** Opening DATA UNDER STUDY block **
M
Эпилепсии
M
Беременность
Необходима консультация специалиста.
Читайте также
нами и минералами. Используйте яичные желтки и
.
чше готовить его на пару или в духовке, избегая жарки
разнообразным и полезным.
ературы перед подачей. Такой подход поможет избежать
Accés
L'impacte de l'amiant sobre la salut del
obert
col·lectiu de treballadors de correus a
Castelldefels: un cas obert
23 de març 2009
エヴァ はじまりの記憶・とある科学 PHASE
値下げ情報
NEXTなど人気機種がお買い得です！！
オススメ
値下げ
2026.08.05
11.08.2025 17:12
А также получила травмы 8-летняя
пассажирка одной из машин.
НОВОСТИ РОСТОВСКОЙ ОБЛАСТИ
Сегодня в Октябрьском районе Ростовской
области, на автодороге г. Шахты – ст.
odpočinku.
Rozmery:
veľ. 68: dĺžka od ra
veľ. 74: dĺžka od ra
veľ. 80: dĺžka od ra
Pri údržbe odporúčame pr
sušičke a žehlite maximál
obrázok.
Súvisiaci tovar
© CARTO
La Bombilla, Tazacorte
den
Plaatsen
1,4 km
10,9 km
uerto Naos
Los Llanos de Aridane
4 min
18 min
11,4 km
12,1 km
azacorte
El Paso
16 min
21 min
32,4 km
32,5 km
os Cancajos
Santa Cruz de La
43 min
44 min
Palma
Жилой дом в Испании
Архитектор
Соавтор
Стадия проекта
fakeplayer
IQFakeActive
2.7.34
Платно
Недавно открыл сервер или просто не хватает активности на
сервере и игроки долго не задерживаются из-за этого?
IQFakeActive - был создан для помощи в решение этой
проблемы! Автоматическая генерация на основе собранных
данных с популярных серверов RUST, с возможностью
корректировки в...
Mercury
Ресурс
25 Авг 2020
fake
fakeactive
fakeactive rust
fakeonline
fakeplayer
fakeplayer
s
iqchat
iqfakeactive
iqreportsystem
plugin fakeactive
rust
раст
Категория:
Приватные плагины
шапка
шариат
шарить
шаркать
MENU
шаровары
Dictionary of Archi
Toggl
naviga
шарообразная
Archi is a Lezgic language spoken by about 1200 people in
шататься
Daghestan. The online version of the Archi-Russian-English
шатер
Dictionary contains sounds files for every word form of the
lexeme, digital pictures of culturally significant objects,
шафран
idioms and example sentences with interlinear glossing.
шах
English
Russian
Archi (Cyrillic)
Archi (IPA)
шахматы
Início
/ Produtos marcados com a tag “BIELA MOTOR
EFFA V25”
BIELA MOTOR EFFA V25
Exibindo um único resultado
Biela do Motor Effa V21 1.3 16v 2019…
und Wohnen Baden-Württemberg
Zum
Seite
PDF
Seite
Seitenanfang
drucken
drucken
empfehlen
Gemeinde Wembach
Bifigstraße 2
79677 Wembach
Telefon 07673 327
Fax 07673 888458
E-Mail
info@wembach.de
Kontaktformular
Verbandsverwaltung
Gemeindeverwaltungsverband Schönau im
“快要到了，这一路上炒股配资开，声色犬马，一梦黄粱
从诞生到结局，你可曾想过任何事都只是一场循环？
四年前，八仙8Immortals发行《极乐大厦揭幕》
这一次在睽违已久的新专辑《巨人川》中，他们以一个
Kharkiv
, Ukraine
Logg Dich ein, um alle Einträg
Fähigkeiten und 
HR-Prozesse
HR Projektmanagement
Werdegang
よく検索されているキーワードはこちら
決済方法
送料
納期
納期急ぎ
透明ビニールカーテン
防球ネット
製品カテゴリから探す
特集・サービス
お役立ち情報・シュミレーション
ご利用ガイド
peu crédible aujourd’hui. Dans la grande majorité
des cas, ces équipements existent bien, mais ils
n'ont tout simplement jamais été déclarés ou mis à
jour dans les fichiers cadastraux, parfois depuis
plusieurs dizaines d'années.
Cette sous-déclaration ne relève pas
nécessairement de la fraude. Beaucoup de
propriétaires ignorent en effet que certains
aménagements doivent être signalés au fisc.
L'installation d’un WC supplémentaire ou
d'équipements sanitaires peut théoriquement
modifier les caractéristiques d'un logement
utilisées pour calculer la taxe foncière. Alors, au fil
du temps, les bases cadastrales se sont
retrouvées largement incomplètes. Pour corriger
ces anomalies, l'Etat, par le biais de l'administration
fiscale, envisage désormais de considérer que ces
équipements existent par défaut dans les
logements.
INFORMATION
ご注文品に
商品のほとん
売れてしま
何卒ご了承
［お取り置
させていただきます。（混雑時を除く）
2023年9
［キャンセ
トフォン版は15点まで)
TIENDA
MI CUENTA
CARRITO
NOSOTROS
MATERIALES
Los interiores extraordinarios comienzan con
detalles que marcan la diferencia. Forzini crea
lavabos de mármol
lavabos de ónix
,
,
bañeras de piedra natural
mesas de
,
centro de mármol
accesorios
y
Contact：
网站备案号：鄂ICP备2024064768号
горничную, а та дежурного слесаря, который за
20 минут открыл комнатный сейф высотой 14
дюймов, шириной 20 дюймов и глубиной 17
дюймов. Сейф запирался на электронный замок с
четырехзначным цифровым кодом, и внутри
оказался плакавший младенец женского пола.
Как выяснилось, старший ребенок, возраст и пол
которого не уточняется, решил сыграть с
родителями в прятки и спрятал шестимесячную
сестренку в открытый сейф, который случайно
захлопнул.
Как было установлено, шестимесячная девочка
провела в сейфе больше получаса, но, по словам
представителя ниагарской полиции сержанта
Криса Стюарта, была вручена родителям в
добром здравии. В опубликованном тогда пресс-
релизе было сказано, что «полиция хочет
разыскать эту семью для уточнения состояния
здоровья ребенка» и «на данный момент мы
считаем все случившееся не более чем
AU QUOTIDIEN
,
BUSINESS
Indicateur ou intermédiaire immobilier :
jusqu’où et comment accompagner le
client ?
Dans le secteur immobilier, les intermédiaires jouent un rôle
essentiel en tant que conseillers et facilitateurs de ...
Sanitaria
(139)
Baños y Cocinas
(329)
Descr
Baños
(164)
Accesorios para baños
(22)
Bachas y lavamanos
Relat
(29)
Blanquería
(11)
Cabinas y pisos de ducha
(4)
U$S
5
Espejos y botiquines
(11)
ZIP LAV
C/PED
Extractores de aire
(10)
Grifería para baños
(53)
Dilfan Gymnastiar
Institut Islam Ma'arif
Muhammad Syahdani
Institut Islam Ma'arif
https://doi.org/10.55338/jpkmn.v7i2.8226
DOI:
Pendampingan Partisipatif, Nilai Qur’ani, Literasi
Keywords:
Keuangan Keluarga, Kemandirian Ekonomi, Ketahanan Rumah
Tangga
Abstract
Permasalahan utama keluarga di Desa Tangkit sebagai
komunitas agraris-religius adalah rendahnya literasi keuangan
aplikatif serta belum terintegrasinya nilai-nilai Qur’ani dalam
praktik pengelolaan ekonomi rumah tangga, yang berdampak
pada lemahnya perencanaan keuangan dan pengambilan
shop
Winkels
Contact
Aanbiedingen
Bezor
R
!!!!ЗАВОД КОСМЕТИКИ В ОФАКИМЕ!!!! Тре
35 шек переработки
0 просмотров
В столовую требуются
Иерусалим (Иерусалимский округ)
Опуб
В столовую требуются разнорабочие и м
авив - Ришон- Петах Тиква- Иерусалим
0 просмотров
** Closing DATA UNDER STUDY block **
TASK DESCRIPTION: Make a copy of each line in the records that has the word "требуются".

SOLUTION TO THE PROBLEM:
В столовую требуются
В столовую требуются разнорабочие и м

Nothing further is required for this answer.